Лис включил картинку, демонстрируя торчащую на колу, воткнутом среди двора, голову убитого Мстиславом речного чудища.
— Я еще когда мы въезжали не въехал, ну, в смысле, не понял, шо это за пугало такое для пущего устрашения ворон. По-твоему, это шо?
— По-моему, — с легким раздражением начал Вальдар, — это передняя треть крупного нильского крокодила.
— Спасибо, капитан, утешил, значит, либо одно, либо из двух!
— В смысле?
— Либо у меня не белая горячка, либо белая горячка у нас обоих.
— А конкретнее?
— Как утверждают предки гордых укров, это — башка страшного чудища, терроризировавшего местных рыбаков в тутошних водах еще буквально пару-тройку недель назад.
— Что за бред? Нильский крокодил, переплывший Средиземное и Черное моря, поднявшийся вверх по Днепру через пороги…
— Не, капитан, это еще присказка. А сказка в том, шо, как утверждают аборигены, во время жаркой схватки крокодил не только поднимал голову на длинной шее над водою чуть ли не на три сажени, но и обвивал этой самой шеей ноги богатырского коня.
— Да ну, быть такого не может!
— А ты у кого хошь спроси — здесь только безглазый этого не видел.
— Не понимаю!
— Вот и я о том же. Стало быть, горячка. Белая, как знамя французского короля. Кстати, а с какого перепуга у французского короля белое знамя?
— Погоди, — улучив момент, перебил его Камдил, — послушай лучше, что наш старый приятель Майорано мне пытается втолковать.

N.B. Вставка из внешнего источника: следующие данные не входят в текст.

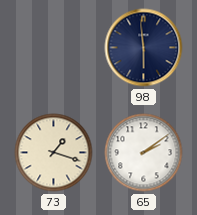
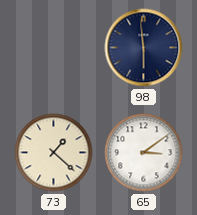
73: 1:18 -> 1:22
65: 2:09 -> 3:09
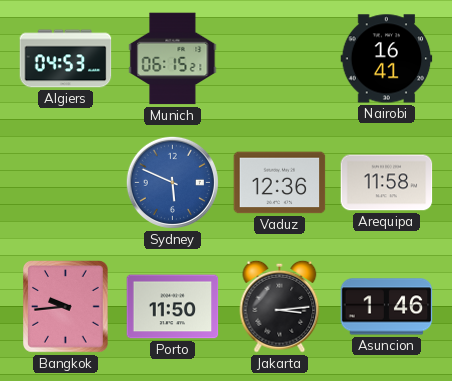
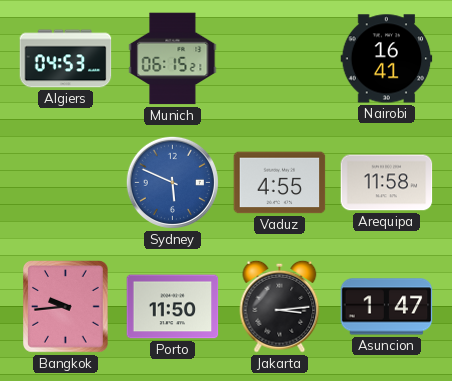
Vaduz: 12:36 -> 4:55
Asuncion: 1:46 -> 1:47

— …И тут я слышу, как Гаврас своим людям говорит, чтоб они были к вечеру готовы к отъезду. Я сначала не обратил внимания. Действительно, почему нет, Симеон как-никак сын архонта, он любезно оказал нам честь, сопроводив до Киева, но пора и в Херсонес. Однако потом…
Анджело Майорано замялся.
— Ну что же вы, говорите.
— Я невольно услышал, как госпожа Никотея разговаривала с Мафраз. Она говорила на ее родном языке довольно громко, не подозревая, что я понимаю ее речь. Так вот, она сказала, что Гаврас отправляется с рассветом, а заполночь он просил ее скрытно прийти в какое-то уединенное место здесь неподалеку над Днепром, ибо он должен сказать ей что-то очень важное, от чего зависит судьба империи.
Не ведаю, что такого он намерен ей сказать и кого достославный турмарх опасается при княжьем дворе, однако нынче во время беседы севасты с князем Мстиславом я видел, какими глазами смотрел на эту пару Гаврас-младший. Готов поставить свою душу против дырявой шляпы, что он влюблен в нее до беспамятства. Эта страсть может толкнуть его на любые безумства.

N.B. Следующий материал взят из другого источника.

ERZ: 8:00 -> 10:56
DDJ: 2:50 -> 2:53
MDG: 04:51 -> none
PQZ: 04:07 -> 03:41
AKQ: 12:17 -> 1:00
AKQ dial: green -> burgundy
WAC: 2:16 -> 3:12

— Почему же вы решили сообщить об этом мне?
— Мы с вами оба итальянцы и знаем, что такое любовь и что такое рыцарство. Севаста юна и неопытна, и кажется мне еще очень наивной. Госпожа Никотея сказала мне, что днем здесь душно и пыльно, и потому она желает прогуляться ночью. Вы можете себе это представить? Прогуляться ночью!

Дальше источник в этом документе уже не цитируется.